Il tecnico sta studiando le soluzioni più adatte per rilanciare la squadra

di Fabio Alampi, @FabioAlampi
Antonio Conte, Inter

Il difficile inizio di stagione dell’Inter costringe per forza di cose Antonio Conte a cercare soluzioni per rilanciare una squadra che sembra lontana parente di quella ammirata lo scorso anno. Il problema maggiore è quello dei troppi i gol subiti, come evidenziato da Tuttosport: “Il “Cura Inter” messo a punto da Antonio Conte, non potrà che partire da questo dato. Perché è vero che la squadra deve ritrovare il killer instinct in attacco, però – dopo tutto – l’Inter almeno un gol lo segna un po’ a tutti (in stagione è andata a secco solo a Kiev, quando però agli atti restano le traverse centrate da Barella e Lukaku, il rigore solare non concesso al belga e pure l’occasione divorata da Lautaro a porta vuota“.

GAGLIARDINI E SKRINIAR – “I problemi sono legati soprattutto alla mancanza di equilibrio e il fatto che Roberto Gagliardini a Bergamo avrebbe giocato titolare se non ci fosse stato l’ennesimo inghippo dovuto ai tamponi, dimostra come Conte abbia intenzione di iniziare a porre un freno all’emorragia mettendo nel motore il giocatore diventato titolarissimo nell’estate post-lockdown. […] Pure il ritorno di Milan Skriniar, costretto a saltare ben cinque partite a causa della positività al Covid, può aiutare, soprattutto alla luce delle lune patite da De Vrij: in assenza di uno specialista più qualificato (Izzo, sarebbe l’ideale), Skriniar può garantire maggior velocità di Kolarov e maggiore attitudine difensiva anche se lo slovacco è da sempre più a suo agio nella difesa a quattro“.

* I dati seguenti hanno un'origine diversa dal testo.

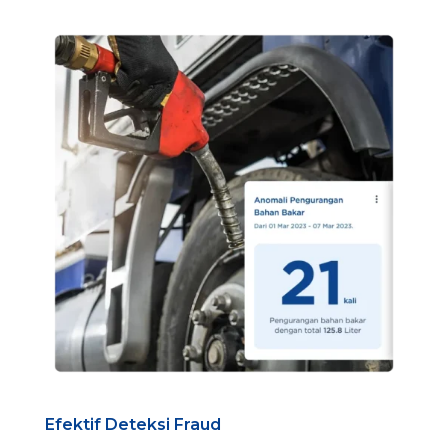
Efektif Deteksi Fraud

RIPOSO PER VIDAL – “La fase difensiva, come insegnano gli allenatori, riguarda tutta la squadra e, in tal senso l’innesto di Gagliardini nell’ingranaggio (in attesa di Sensi e che Nainggolan alzi il livello della sua condizione fisica) può far aumentare la turnazione in mezzo al campo, dove Vidal finora ha fatto gli straordinari, non potendo nemmeno contare delle soste riservate alle Nazionali per rifiatare. […] Il cileno ha giocato sempre e mediamente 77 minuti a partita: questo va a discapito della sua lucidità (come dimostrano gli errori commessi contro il Mönchengladbach) nonché delle sue doti da incursore sotto porta. Vidal non è più quello dei tempi della Juve, ha 33 anni e una carriera pluridecorata alle spalle: tutto questo Conte lo sa bene ma fino a qui è stato impossibile preservarlo come un buon vino“.